Entitled 60 Years Later: Coming Through the Rye, the book was written by a Swedish-American author calling himself John David California and is already available in the UK from Windupbird Publishing, a UK-based publishing house owned by Swedish publishers Nicotext.

The book describes the exploits of a 76-year-old "Mr. C" who escapes from a nursing home to venture back into New York City, the city where much of the narrative concerning the main character in Salinger’s book, Holden Caulfield, took place.

And even though the new novel is dedicated to Salinger, who also crops up as a character in the book, the author of the original Catcher saw the new novel featuring Caulfield as an attempt at copyright infringement rather than flattery.

On Monday, his lawyers filed a lawsuit in federal court in New York, requesting the judge to stop publication of 60 Years Later in the US, which is scheduled for September.

In the lawsuit, Salinger’s lawyers contend the new book is a “rip-off pure and simple” and have asked for unspecified damages.

"The sequel is not a parody and it does not comment upon or criticize the original," reads the lawsuit, according to the Associated Press news agency.

Colting admitted that the new novel is “written in Salinger’s style”, but questioned the merits of the lawsuit.

“Words and imagination belong to everyone. You can’t copyright a style.

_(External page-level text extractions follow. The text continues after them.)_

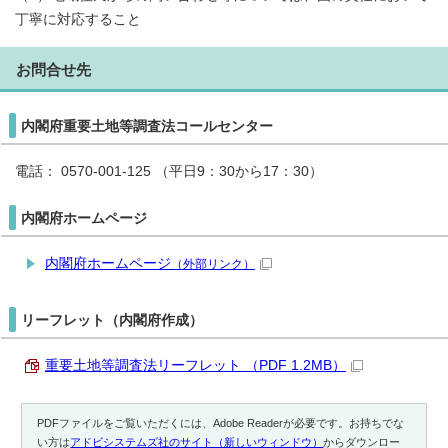
丁寧に対応すること
お問合せ先
内閣府重要土地等調査法コールセンター
電話： 0570-001-125 （平日9：30から17：30）
内閣府ホームページ
内閣府ホームページ
（外部リンク）
リーフレット（内閣府作成）
重要土地等調査法リーフレット （PDF 1.2MB）
PDFファイルをご覧いただくには、Adobe Readerが必要です。お持ちでな
い方は
アドビシステムズ社のサイト（新しいウィンドウ）
からダウンロー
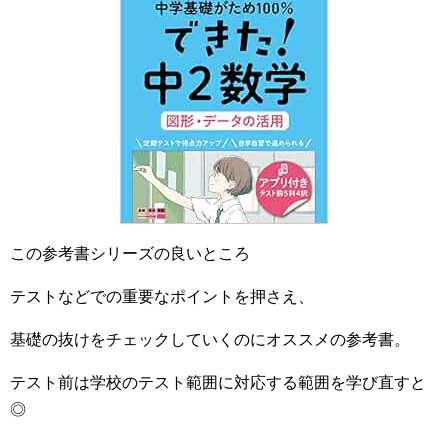
この参考書シリーズの良いところ
テストなどでの重要なポイントを押さえ、
基礎の抜けをチェックしていくのにオススメの参考書。
テスト前は学校のテスト範囲に対応する範囲を学び直すと
◎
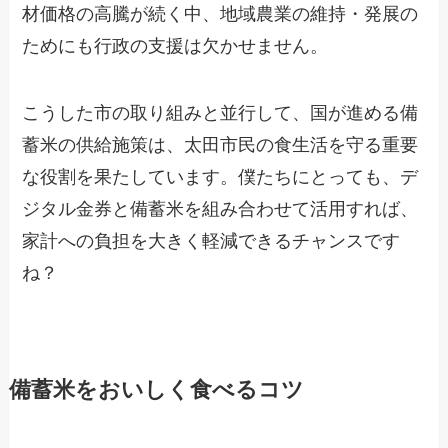
材価格の高騰が続く中、地域農業の維持・発展の
ためにも行政の支援は欠かせません。
こうした市の取り組みと並行して、国が進める備
蓄米の供給施策は、太田市民の食生活を守る重要
な役割を果たしています。僕たちにとっても、デ
ジタル金券と備蓄米を組み合わせて活用すれば、
家計への負担を大きく軽減できるチャンスです
ね？
備蓄米をおいしく食べるコツ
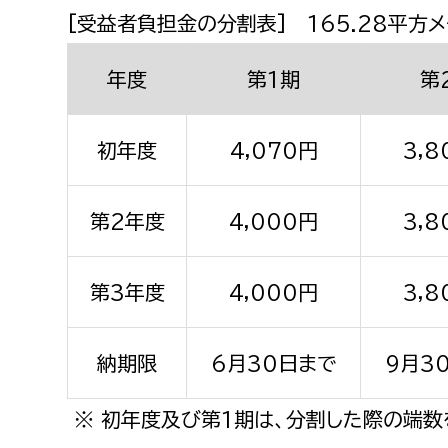
[受益者負担金の分割表] 165.28平方
年度
第1期
第
初年度
4,070円
3,8
第2年度
4,000円
3,8
第3年度
4,000円
3,8
納期限
6月30日まで
9月3
※ 初年度及び第1期は、分割した際の端数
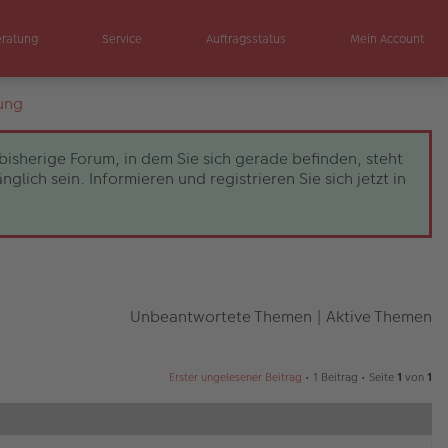
eratung
Service
Auftragsstatus
Mein Account
ung
bisherige Forum, in dem Sie sich gerade befinden, steht
ch sein. Informieren und registrieren Sie sich jetzt in
Unbeantwortete Themen
|
Aktive Themen
Erster ungelesener Beitrag
• 1 Beitrag • Seite
1
von
1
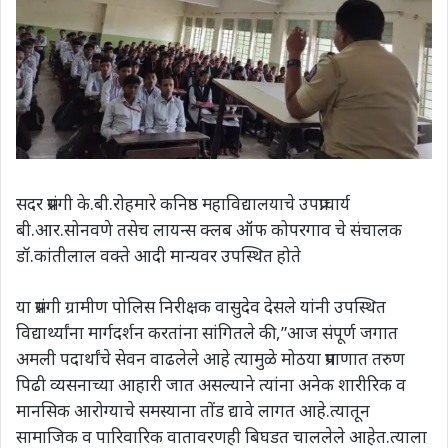
सदर प्रसंगी के.बी.रोहमारे कनिष्ठ महाविद्यालयाचे उपप्राचार्य
बी.आर.सोनवणे तसेच लायन्स क्लब ऑफ कोपरगाव चे संचालक
डॉ.कांतीलाल वक्ते आदी मान्यवर उपस्थित होते
या प्रसंगी ग्रामीण पोलिस निरीक्षक वासुदेव देसले यांनी उपस्थित
विद्यार्थ्यांना मार्गदर्शन करतांना सांगितले की,”आज संपूर्ण जगात
अमली पदार्थांचे सेवन वाढलेले आहे त्यामुळे मोठया प्रमाणात तरुण
पिढी व्यसनाच्या आहारी जात असल्याने त्यांना अनेक शारीरिक व
मानसिक आरोग्याचे समस्याना तोंड द्यावे लागत आहे.त्यातून
सामाजिक व पारिवारिक वातावरणही बिघडत चाललेले आहेत.त्याला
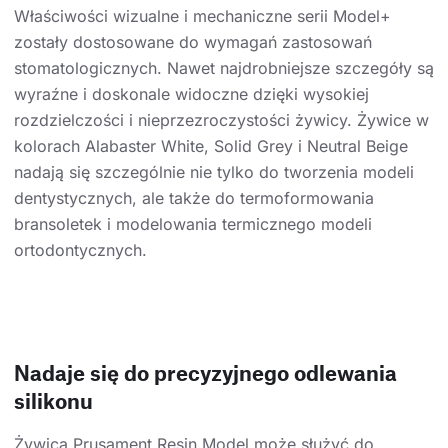
Właściwości wizualne i mechaniczne serii Model+
zostały dostosowane do wymagań zastosowań
stomatologicznych. Nawet najdrobniejsze szczegóły są
wyraźne i doskonale widoczne dzięki wysokiej
rozdzielczości i nieprzezroczystości żywicy. Żywice w
kolorach Alabaster White, Solid Grey i Neutral Beige
nadają się szczególnie nie tylko do tworzenia modeli
dentystycznych, ale także do termoformowania
bransoletek i modelowania termicznego modeli
ortodontycznych.
Nadaje się do precyzyjnego odlewania
silikonu
Żywica Prusament Resin Model może służyć do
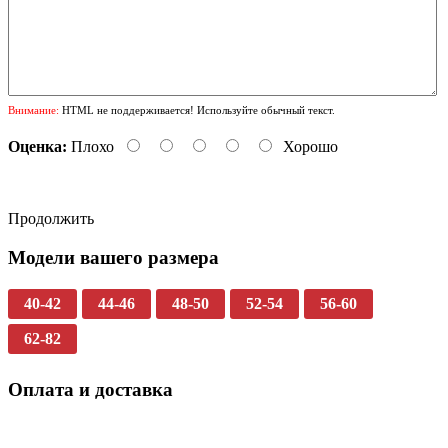
Внимание:
HTML не поддерживается! Используйте обычный текст.
Оценка:
Плохо
Хорошо
Продолжить
Модели вашего размера
40-42
44-46
48-50
52-54
56-60
62-82
Оплата и доставка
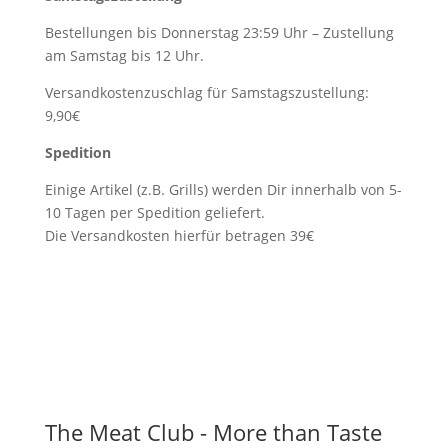
Bestellungen bis Donnerstag 23:59 Uhr – Zustellung
am Samstag bis 12 Uhr.
Versandkostenzuschlag für Samstagszustellung:
9,90€
Spedition
Einige Artikel (z.B. Grills) werden Dir innerhalb von 5-
10 Tagen per Spedition geliefert.
Die Versandkosten hierfür betragen 39€
The Meat Club - More than Taste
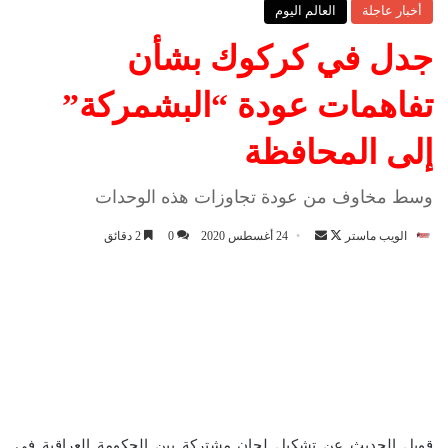
أخبار عاجلة
العالم اليوم
جدل في كركوك بشأن
تفاهمات عودة “البشمركة”
إلى المحافظة
وسط مخاوف من عودة تجاوزات هذه الوحدات
الويب ماستر
ت
أ
24 أغسطس 2020
0
2 دقائق
ا
ر
ب
س
ع
ل
ع
ب
ل
ر
ى
ي
X
د
ا
قوبل الحديث عن تشكيل لجان مشتركة بين الحكومة العراقية في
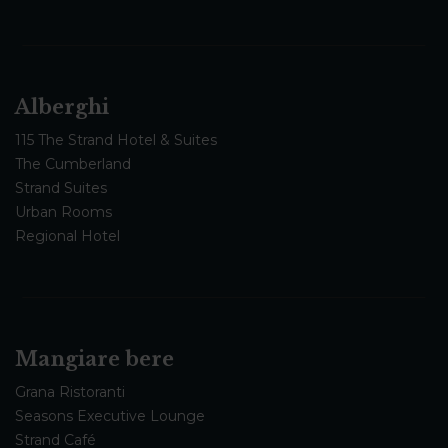
Alberghi
115 The Strand Hotel & Suites
The Cumberland
Strand Suites
Urban Rooms
Regional Hotel
Mangiare bere
Grana Ristoranti
Seasons Executive Lounge
Strand Café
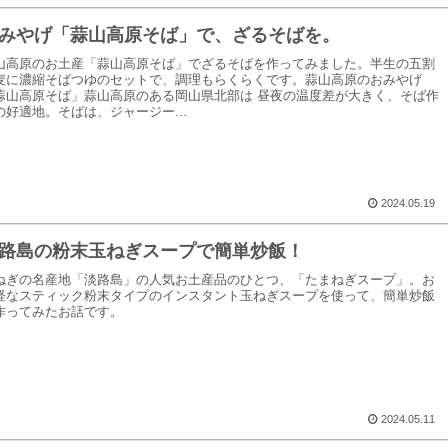
みやげ「蒜山高原そば」で、ざるそばを。
山高原のお土産「蒜山高原そば」でざるそばを作ってみました。半生の五割
麦に濃縮そばつゆのセットで、調理もらくらくです。蒜山高原のおみやげ
蒜山高原そば」蒜山高原のある岡山県北部は 昼夜の温度差が大きく、そば作
の好適地。そばは、ジャージー...
2024.05.19
路島の粉末玉ねぎスープで簡単炒飯！
ねぎの名産地「淡路島」の人気お土産品のひとつ、「たまねぎスープ」。お
軽なスティック粉末タイプのインスタント玉ねぎスープを使って、簡単炒飯
作ってみたお話です。
2024.05.11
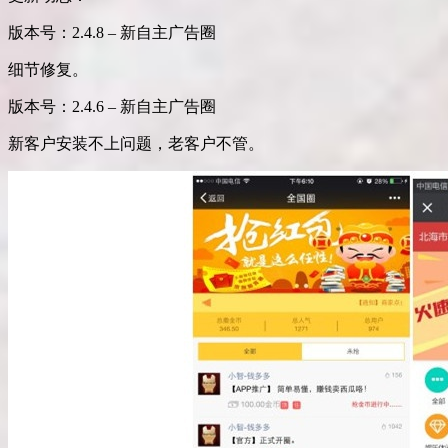
版本号：2.4.8 – 新自主广告圈
细节修复。
版本号：2.4.6 – 新自主广告圈
新客户安装不上问题，老客户不管。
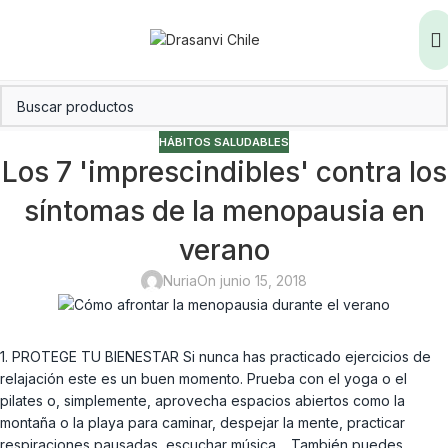
HÁBITOS SALUDABLES
Los 7 'imprescindibles' contra los
síntomas de la menopausia en
verano
Nuria
On junio 15, 2018
1. PROTEGE TU BIENESTAR Si nunca has practicado ejercicios de
relajación este es un buen momento. Prueba con el yoga o el
pilates o, simplemente, aprovecha espacios abiertos como la
montaña o la playa para caminar, despejar la mente, practicar
respiraciones pausadas, escuchar música… También puedes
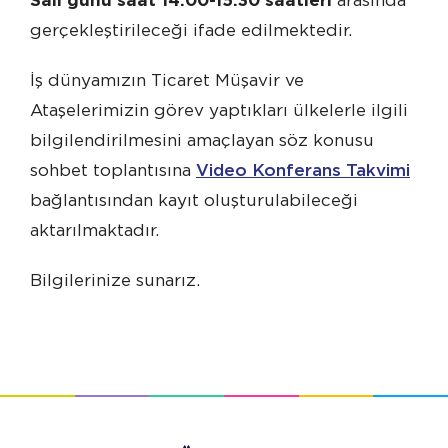
Salı günü saat 14.00-15.30 saatleri
arasında
gerçekleştirileceği ifade edilmektedir.
İş dünyamızın Ticaret Müşavir ve
Ataşelerimizin görev yaptıkları ülkelerle ilgili
bilgilendirilmesini amaçlayan söz konusu
sohbet toplantısına
Video Konferans Takvimi
bağlantısından kayıt oluşturulabileceği
aktarılmaktadır.
Bilgilerinize sunarız.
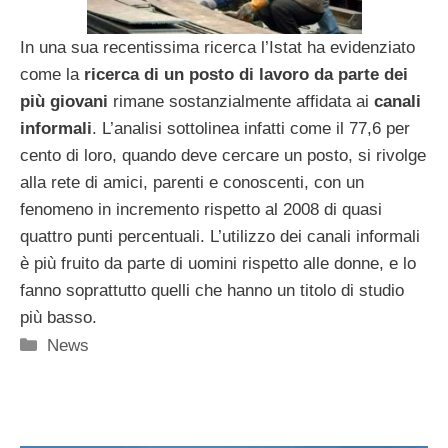
In una sua recentissima ricerca l’Istat ha evidenziato
come la
ricerca di un posto di lavoro da parte dei
più giovani
rimane sostanzialmente affidata ai
canali
informali
. L’analisi sottolinea infatti come il 77,6 per
cento di loro, quando deve cercare un posto, si rivolge
alla rete di amici, parenti e conoscenti, con un
fenomeno in incremento rispetto al 2008 di quasi
quattro punti percentuali. L’utilizzo dei canali informali
è più fruito da parte di uomini rispetto alle donne, e lo
fanno soprattutto quelli che hanno un titolo di studio
più basso.
Categorie
News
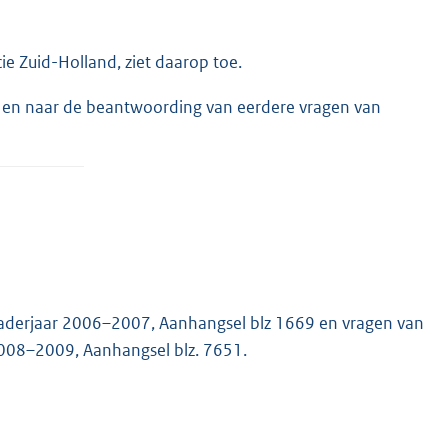
 Zuid-Holland, ziet daarop toe.
n en naar de beantwoording van eerdere vragen van
gaderjaar 2006–2007, Aanhangsel blz 1669 en vragen van
2008–2009, Aanhangsel blz. 7651.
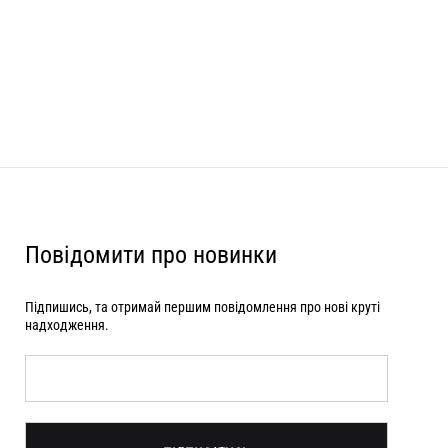
Повідомити про новинки
Підпишись, та отримай першим повідомлення про нові круті
надходження.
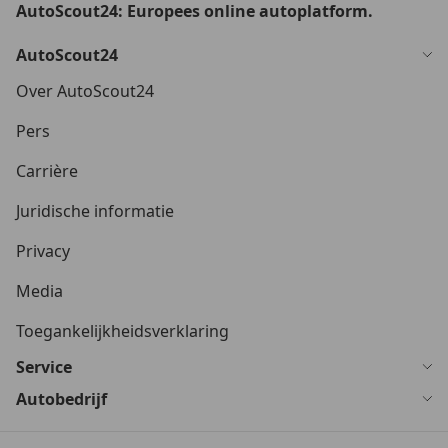
AutoScout24: Europees online autoplatform.
AutoScout24
Over AutoScout24
Pers
Carrière
Juridische informatie
Privacy
Media
Toegankelijkheidsverklaring
Service
Autobedrijf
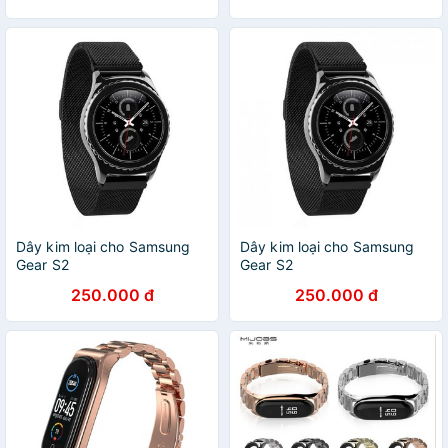
Dây kim loại cho Samsung
Dây kim loại cho Samsung
Gear S2
Gear S2
250.000 đ
250.000 đ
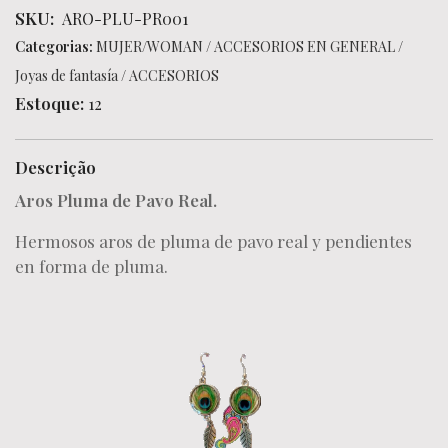
SKU:
ARO-PLU-PR001
Categorias:
MUJER/WOMAN
/
ACCESORIOS EN GENERAL
/
Joyas de fantasía
/
ACCESORIOS
Estoque:
12
Descrição
Aros Pluma de Pavo Real.
Hermosos aros de pluma de pavo real y pendientes
en forma de pluma.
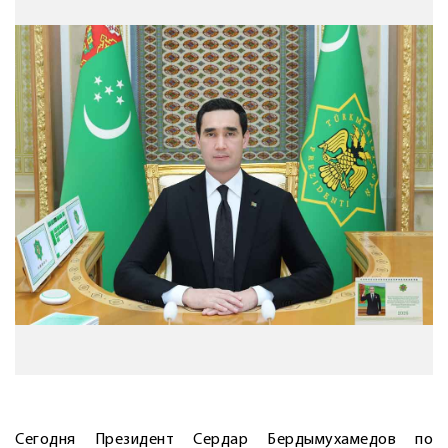
Сегодня Президент Сердар Бердымухамедов по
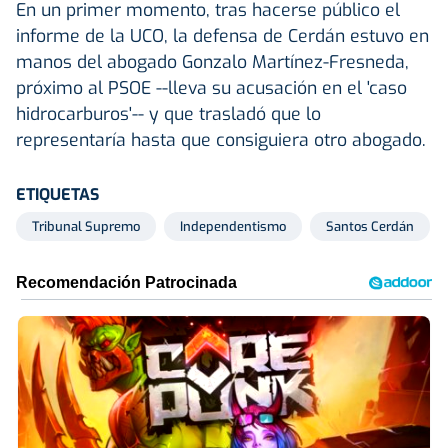
En un primer momento, tras hacerse público el
informe de la UCO, la defensa de Cerdán estuvo en
manos del abogado Gonzalo Martínez-Fresneda,
próximo al PSOE --lleva su acusación en el 'caso
hidrocarburos'-- y que trasladó que lo
representaría hasta que consiguiera otro abogado.
ETIQUETAS
Tribunal Supremo
Independentismo
Santos Cerdán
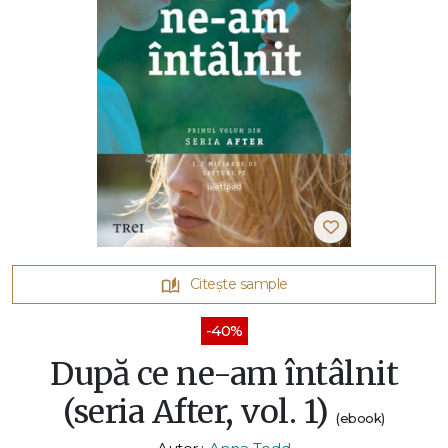
Citește sample
-40%
După ce ne-am întâlnit
(seria After, vol. 1)
(ebook)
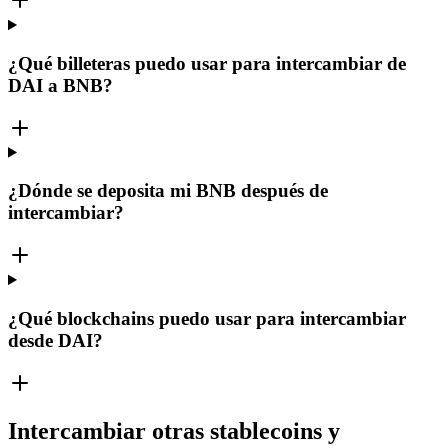
¿Qué billeteras puedo usar para intercambiar de
DAI a BNB?
¿Dónde se deposita mi BNB después de
intercambiar?
¿Qué blockchains puedo usar para intercambiar
desde DAI?
Intercambiar otras stablecoins y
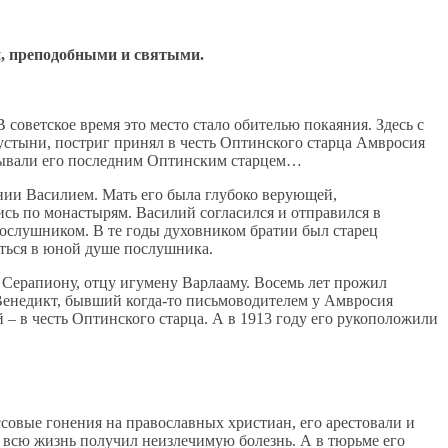
и, преподобными и святыми.
советское время это место стало обителью покаяния. Здесь с
устыни, постриг принял в честь Оптинского старца Амвросия
азывали его последним Оптинским старцем…
ении Василием. Мать его была глубоко верующей,
ись по монастырям. Василий согласился и отправился в
 послушником. В те годы духовником братии был старец
иться в юной душе послушника.
 Серапиону, отцу игумену Варлааму. Восемь лет прожил
ц Венедикт, бывший когда-то письмоводителем у Амвросия
– в честь Оптинского старца. А в 1913 году его рукоположили
ссовые гонения на православных христиан, его арестовали и
а всю жизнь получил неизлечимую болезнь. А в тюрьме его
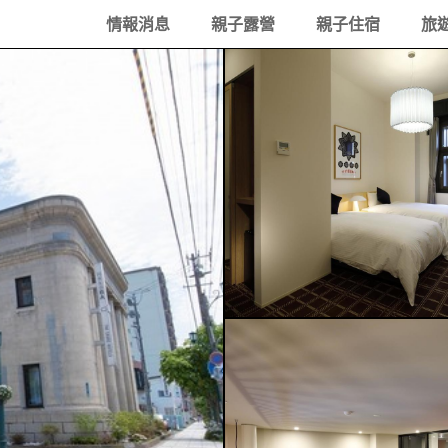
情報消息
親子露營
親子住宿
旅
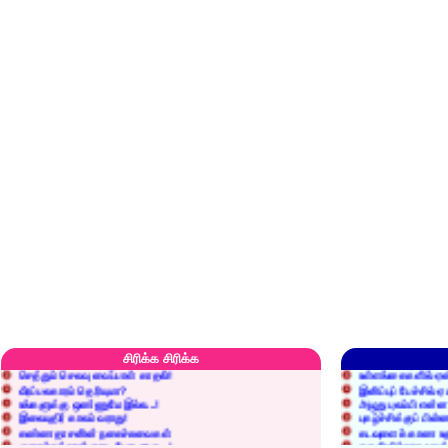
எரிப்பதா? புதைப்பதா?
எல்லாம் நன்மைக்கே.
அறிவை வைக்க மறந்துட்டானே...!
மனிதர்களது தகுதி 
சிரிக்க சிரிக்க
செத்தும் செலவு வைப்பாள் காதலி!
உள்ளங்கைகளில் ஏன
வீரப்பலகாரம் தெரியுமா?
இனிப்புப் பேச்சில்
உங்களுக்கு ஒண்ணுமே இல்ல...!
அழுது புலம்பி என்
இலையுதிர் காலம் வராது!
புகழ்ச்சிக்குப் பின்
கண்ணதாசனின் நகைச்சுவைகள்
கடவுளைக் காண உத
குறைச்சுத்தான் எடை போடறாரு...!
தகுதியில்லாதவருக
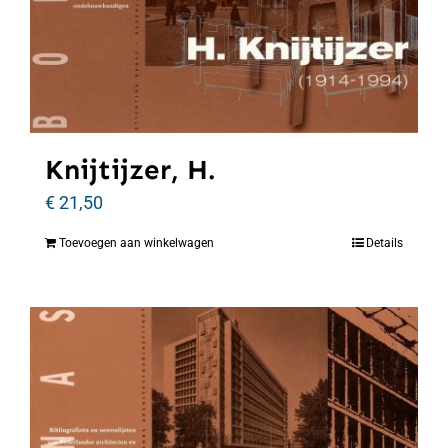
Knijtijzer, H.
€
21,50
Toevoegen aan winkelwagen
Details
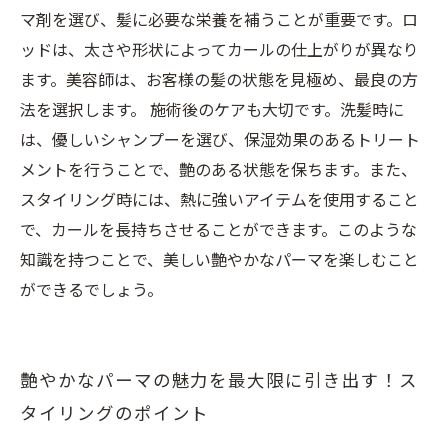
マ剤を選び、髪に必要な栄養を補うことが重要です。ロ
ッドは、太さや形状によってカールの仕上がりが異なり
ます。美容師は、お客様の髪の状態を見極め、最良の方
法を選択します。 施術後のケアも大切です。洗髪時に
は、優しいシャンプーを選び、保湿効果のあるトリート
メントを行うことで、艶のある状態を保ちます。また、
スタイリング時には、熱に強いアイテムを使用すること
で、カールを長持ちさせることができます。このような
知識を持つことで、美しい艶やかなパーマを楽しむこと
ができるでしょう。
艶やかなパーマの魅力を最大限に引き出す！ス
タイリングのポイント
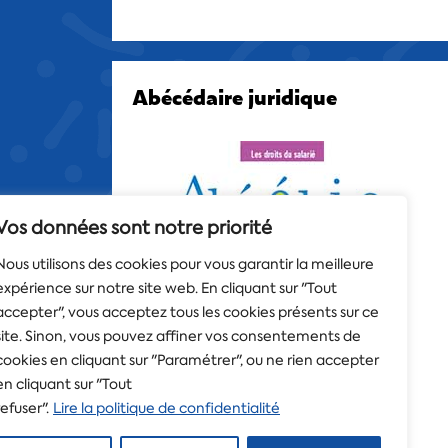
Abécédaire juridique
Vos données sont notre priorité
Nous utilisons des cookies pour vous garantir la meilleure
expérience sur notre site web. En cliquant sur "Tout
accepter", vous acceptez tous les cookies présents sur ce
site. Sinon, vous pouvez affiner vos consentements de
cookies en cliquant sur "Paramétrer", ou ne rien accepter
en cliquant sur "Tout
refuser".
Lire la politique de confidentialité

Otherwise, we wouldn’t have any books left,” he said.

According to Colting, neither he nor anyone at Nicotext has been served with any legal papers regarding the lawsuit, nor are there any plans to alter 60 Years Later’s planned autumn release in the United States.

“We’re leaving it in the hands of the lawyers for now,” he said, adding he is doubtful that the 90-year-old author of Catcher will succeed in stopping American audiences from getting their hands on the so-called sequel.

“Salinger wants them to stop the book from being published, but that thing called free speech sort of makes it hard to stop something from being said before it’s been said,” said Colting.